日本で最も少子高齢化が深刻な東京
増え続ける「社会保障の財源」をどうする?

〔PHOTO〕gettyimages

GDPの4分の1が社会保障費に消える

高齢化が進む日本では、社会保障費が増大の一途を辿っている。

10月23日、国立社会保障・人口問題研究所は、2013年度に支払われた社会保障給付費が110兆6,566億円だったことを明らかにした。昨年度よりも1兆6,566億円(1.5%)増である。

国民一人当たりでは、86万9,300円で、これまた昨年度と比べて、1万4,500円(1.7%)増えている。統計を取り始めた1950年度から、一貫して増え続けている。

内訳を見てみると、年金が54兆6,085億円(1.2%増)、医療が35兆3,548億円(2.1%増)、福祉・その他(介護、生活保護、子育てなど)が20兆6,933億円(1.5%増)となっている。なかでも介護の伸びがとくに大きく、4.7%増の8兆7,879億円である。
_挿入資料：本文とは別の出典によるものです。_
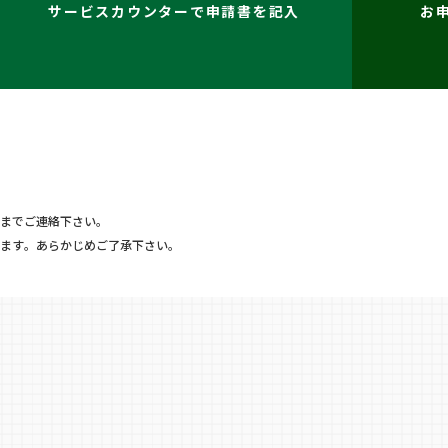
サービスカウンターで申請書を記入
お
までご連絡下さい。
ます。あらかじめご了承下さい。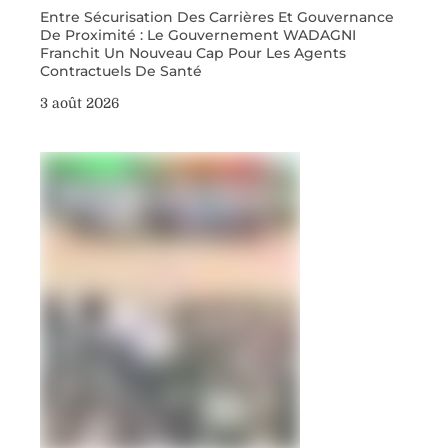
Entre Sécurisation Des Carrières Et Gouvernance
De Proximité : Le Gouvernement WADAGNI
Franchit Un Nouveau Cap Pour Les Agents
Contractuels De Santé
3 août 2026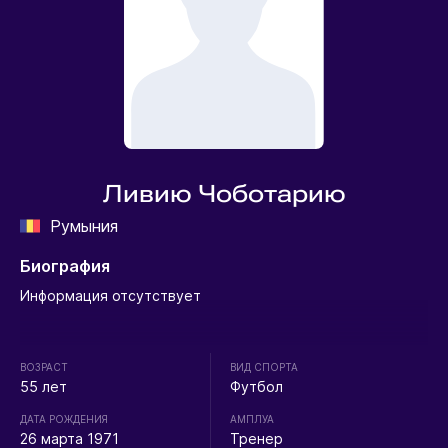
Ливию Чоботарию
Румыния
Биография
Информация отсутствует
ВОЗРАСТ
ВИД СПОРТА
55 лет
Футбол
ДАТА РОЖДЕНИЯ
АМПЛУА
26 марта 1971
Тренер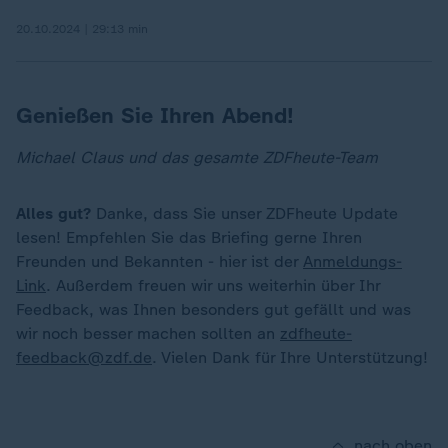
20.10.2024 | 29:13 min
Genießen Sie Ihren Abend!
Michael Claus und das gesamte ZDFheute-Team
Alles gut?
Danke, dass Sie unser ZDFheute Update
lesen! Empfehlen Sie das Briefing gerne Ihren
Freunden und Bekannten - hier ist der
Anmeldungs-
Link
. Außerdem freuen wir uns weiterhin über Ihr
Feedback, was Ihnen besonders gut gefällt und was
wir noch besser machen sollten an
zdfheute-
feedback@zdf.de
. Vielen Dank für Ihre Unterstützung!
nach oben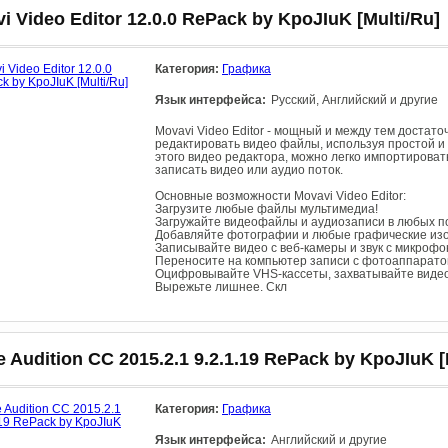
i Video Editor 12.0.0 RePack by KpoJIuK [Multi/Ru]
Категория:
Графика
Язык интерфейса:
Русский, Английский и другие
Movavi Video Editor - мощный и между тем достат
редактировать видео файлы, используя простой 
этого видео редактора, можно легко импортирова
записать видео или аудио поток.
Основные возможности Movavi Video Editor:
Загрузите любые файлы мультимедиа!
Загружайте видеофайлы и аудиозаписи в любых по
Добавляйте фотографии и любые графические из
Записывайте видео с веб-камеры и звук с микрофо
Переносите на компьютер записи с фотоаппарато
Оцифровывайте VHS-кассеты, захватывайте видео
Вырежьте лишнее. Скл
 Audition CC 2015.2.1 9.2.1.19 RePack by KpoJIuK [
Категория:
Графика
Язык интерфейса:
Английский и другие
社会保障給付費に施設整備費などを加えた数字が社会支出であるが、これは114兆1,356億円にのぼり(1.4%増)、GDP(国内総生産)の23.63%である。分かりやすく丸めた数字で言うと、GDP500兆円の4分の1が社会保障のための費用に使われているのである。しかもこれが増え続けていることを認識しなければならない。

高齢者向け(年金・高齢者介護など)と家族向け(子育てなど)の支出を比較すると、前者は0.01%増(GDP比11.31%)、後者は0.06%減(GDP比1.25%)である。つまり、高齢者対策に、子育てなどの10倍の経費が使われているということである。

今後は、少子化対策などの家族向け支出を増やしていくことが求められている。